4. Vengo così all’ultimo punto, che vorrei intitolare: «elogio dell’incompiutezza». Sospesi, difatti, è un testo che si conclude riconoscendo l’impossibilità di una conclusione: altro non ci si può attendere, del resto, da un’opera che afferma con estrema onestà la relatività del bene, concependo l’eutanasia «non tanto come atto, quanto piuttosto come approccio mentale» (p. 240), che consente di comprendere «che la vita è un dono per chi crede che sia un dono, che è straordinaria e merita di essere vissuta: ma questo meritare di essere vissuta è da approfondire» (p. 222). Questo metodo dell’approfondimento costante, dell’interrogazione radicale, della legittimità della domanda di senso di fronte alla complessità della vita che eccede sempre un sistema stabile e stabilito di valori in cui sovente la si vuole racchiudere e spiegare, rende Sospesi un itinerario autentico e intenso attraverso l’insondabilità della sofferenza, amara, inseparabile ombra di ogni esistenza.

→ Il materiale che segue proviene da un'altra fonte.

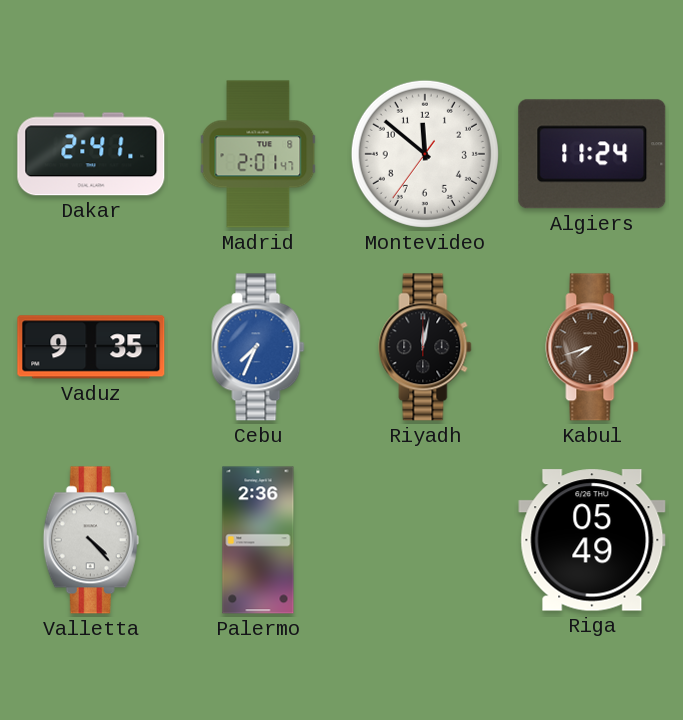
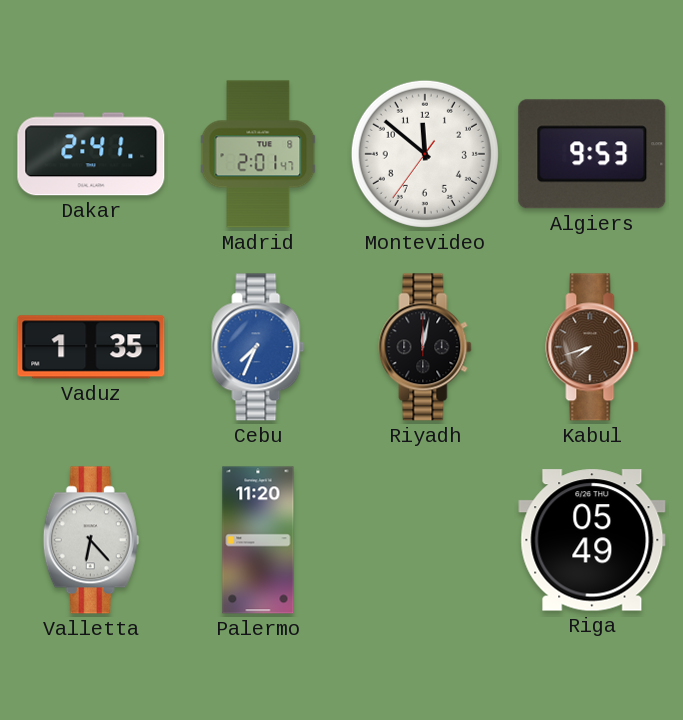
Algiers: 11:24 -> 9:53
Vaduz: 9:35 -> 1:35
Valletta: 4:23 -> 6:23
Palermo: 2:36 -> 11:20
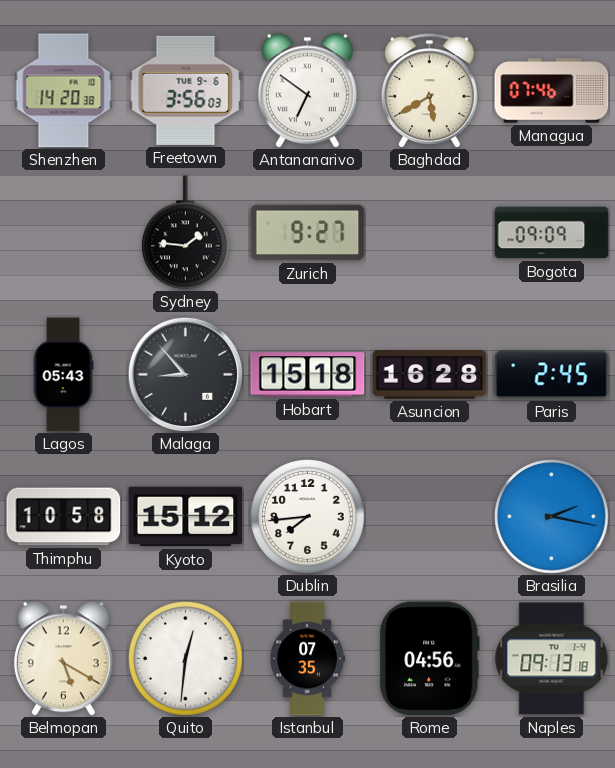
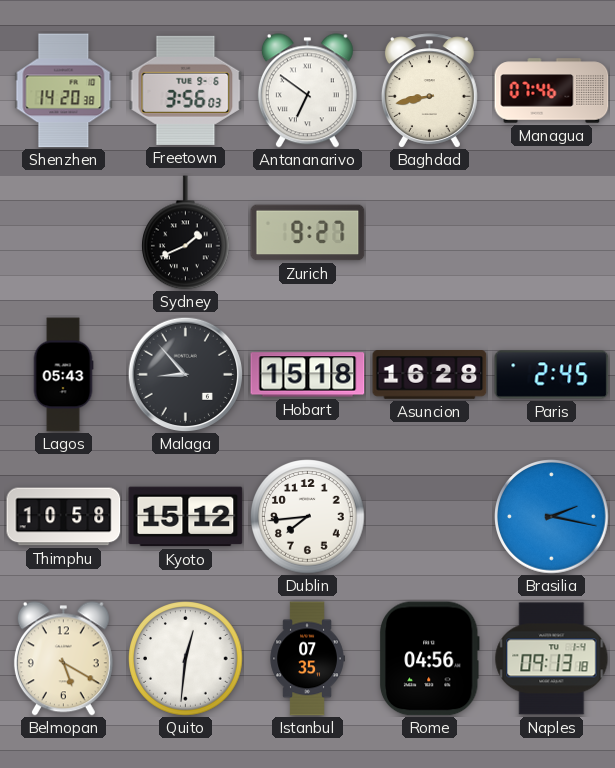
Baghdad: 5:40 -> 8:43
Sydney: 1:46 -> 1:41
Bogota: 09:09 -> none
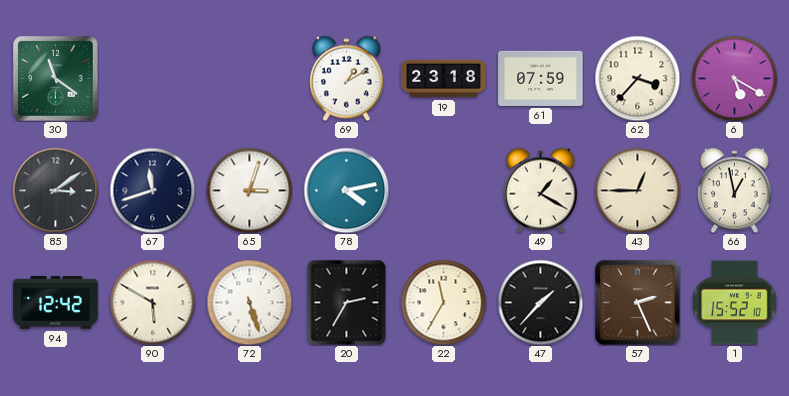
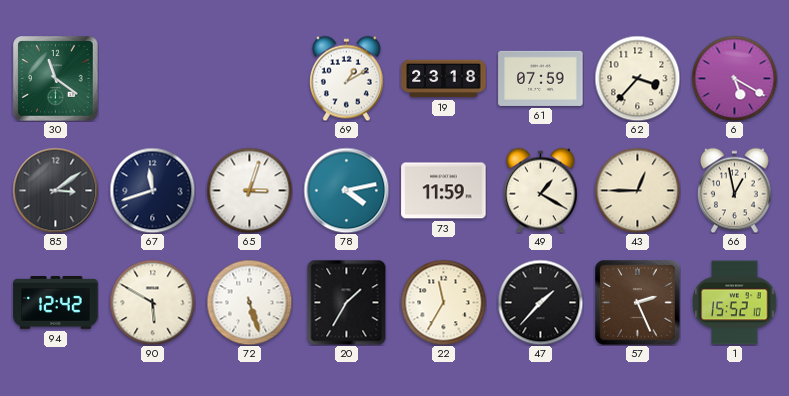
73: none -> 11:59
20: 2:35 -> 1:35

Sospesi è dunque un testo vicino alla contraddittorietà insanabile di questa nostra vita, in cui «tutto sembra destinato a non trovare una soluzione perché profondamente umano» (p. 277). Ciò sembra rispettare in modo più pieno l’incomprensibilità della sofferenza inutile, quella che la cultura ancora tutta da costruire della «buona morte» intende contrastare.
Mettendo radicalmente in discussione ciò che il dottor Giovanni Fornero definisce «sublimazione teologica del dolore e legittimazione pedagogica del patire» (cit. p. 262), Sospesi non esita a misurarsi con il dramma della sofferenza inutile che, anche nella prospettiva di una fede che voglia intraprendere un indispensabile cammino di umanizzazione, non conosce riscatto. In questo modo ce ne parla il filosofo Luigi Pareyson: «La sofferenza inutile è una sofferenza che non ha altro risultato che quello di produrre altra sofferenza (…) [dove] il proposito di sottrarsi alla rassegnazione [si accompagna alla] continua riformulazione di una domanda che già si sa essere senza risposta» [Tratto da: Luigi Pareyson, Dostoevskij, Einaudi, Torino, 1993, pp. 173-174]
Più schietto sembra pertanto, come prova a fare l’autrice, accogliere la domanda, abitarla accantonando ogni illusoria pretesa di risposta, ancora più insensata se fornita da terzi. Se avremo il coraggio e l’onestà di fare i conti con la provvisorietà che ci determina e che è tutto quanto ci è dato di constatare al di là dei personali convincimenti, saremo capaci di accogliere la legittimità delle ragioni dell’altro, anche quando queste dovessero sfuggirci. E forse, prima e al di là di una frettolosa collocazione nella prospettiva credente come risposta preventiva alla contraddizione che siamo e che, pertanto, ci affanniamo invano ad arginare, ascolteremo in rispettoso silenzio la richiesta di chi, come Piergiorgio Welby, è giunto ad affermare: «Non è il dover morire che mi tormenta, ma il dover vivere» (cit. p. 139).